--- INFORMATION SUPPLIED Enclosed Below ---
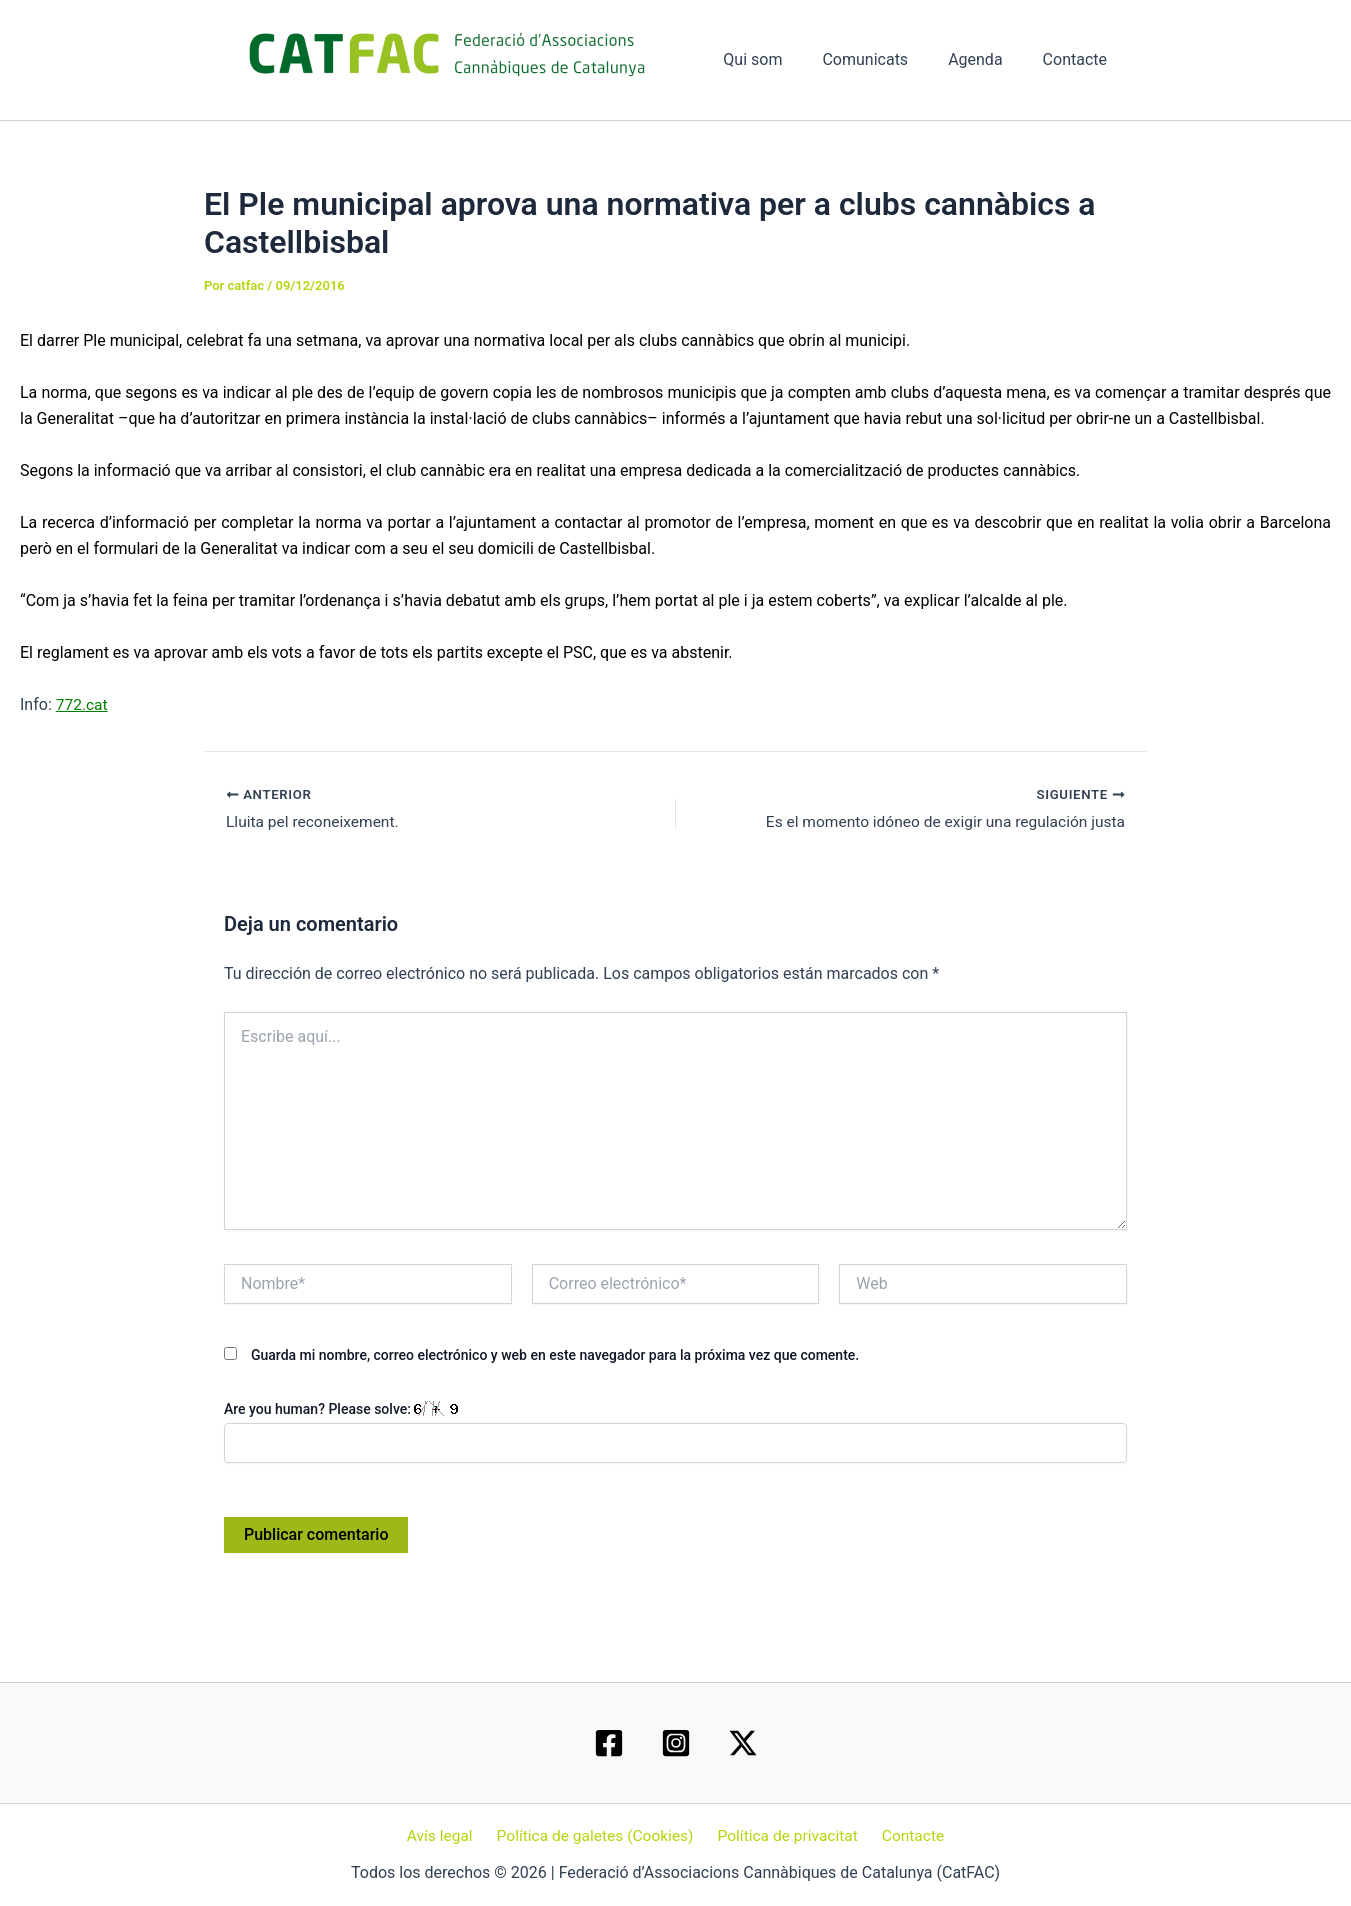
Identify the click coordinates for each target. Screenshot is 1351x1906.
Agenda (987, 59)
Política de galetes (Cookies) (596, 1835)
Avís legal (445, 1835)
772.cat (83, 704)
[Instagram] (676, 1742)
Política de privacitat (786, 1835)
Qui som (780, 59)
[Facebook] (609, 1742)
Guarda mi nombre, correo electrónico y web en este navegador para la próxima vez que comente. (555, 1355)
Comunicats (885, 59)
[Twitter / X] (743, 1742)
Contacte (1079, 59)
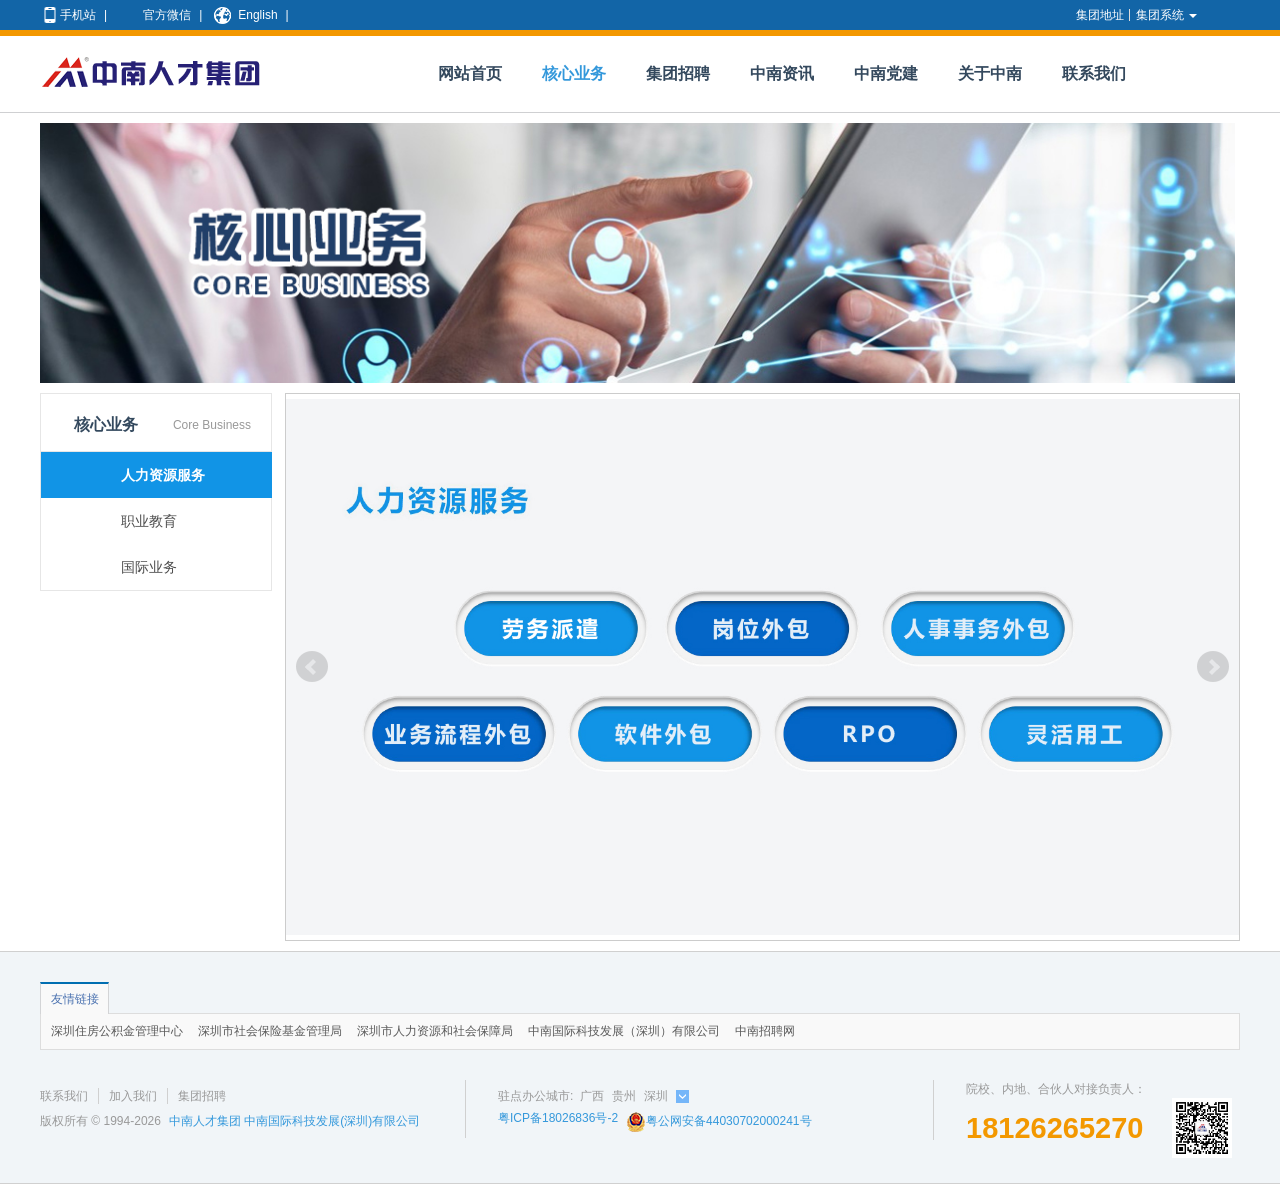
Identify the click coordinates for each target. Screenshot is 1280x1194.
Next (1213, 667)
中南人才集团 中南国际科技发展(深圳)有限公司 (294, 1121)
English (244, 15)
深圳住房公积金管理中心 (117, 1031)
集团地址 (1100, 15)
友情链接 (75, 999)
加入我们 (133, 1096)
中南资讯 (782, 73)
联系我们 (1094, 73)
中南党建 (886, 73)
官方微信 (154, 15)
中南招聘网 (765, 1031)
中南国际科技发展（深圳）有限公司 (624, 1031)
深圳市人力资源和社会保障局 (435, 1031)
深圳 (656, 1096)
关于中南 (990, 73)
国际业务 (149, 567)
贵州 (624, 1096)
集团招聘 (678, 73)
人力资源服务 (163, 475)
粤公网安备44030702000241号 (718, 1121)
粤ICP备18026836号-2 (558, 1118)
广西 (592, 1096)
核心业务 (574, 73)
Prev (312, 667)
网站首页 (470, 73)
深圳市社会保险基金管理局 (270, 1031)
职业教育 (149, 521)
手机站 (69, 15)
--- End of Enclosed INFORMATION SUPPLIED ---
**YOUR INSTRUCTIONS**:
Provide an exact transcript of the lines from the one that holds "联系我们 (1094, 73)" through the final line of the data above.

**THE ANSWER**:
联系我们 (1094, 73)
中南党建 (886, 73)
官方微信 (154, 15)
中南招聘网 (765, 1031)
中南国际科技发展（深圳）有限公司 (624, 1031)
深圳市人力资源和社会保障局 (435, 1031)
深圳 (656, 1096)
关于中南 (990, 73)
国际业务 (149, 567)
贵州 (624, 1096)
集团招聘 (678, 73)
人力资源服务 (163, 475)
粤公网安备44030702000241号 (718, 1121)
粤ICP备18026836号-2 (558, 1118)
广西 (592, 1096)
核心业务 (574, 73)
Prev (312, 667)
网站首页 (470, 73)
深圳市社会保险基金管理局 (270, 1031)
职业教育 (149, 521)
手机站 (69, 15)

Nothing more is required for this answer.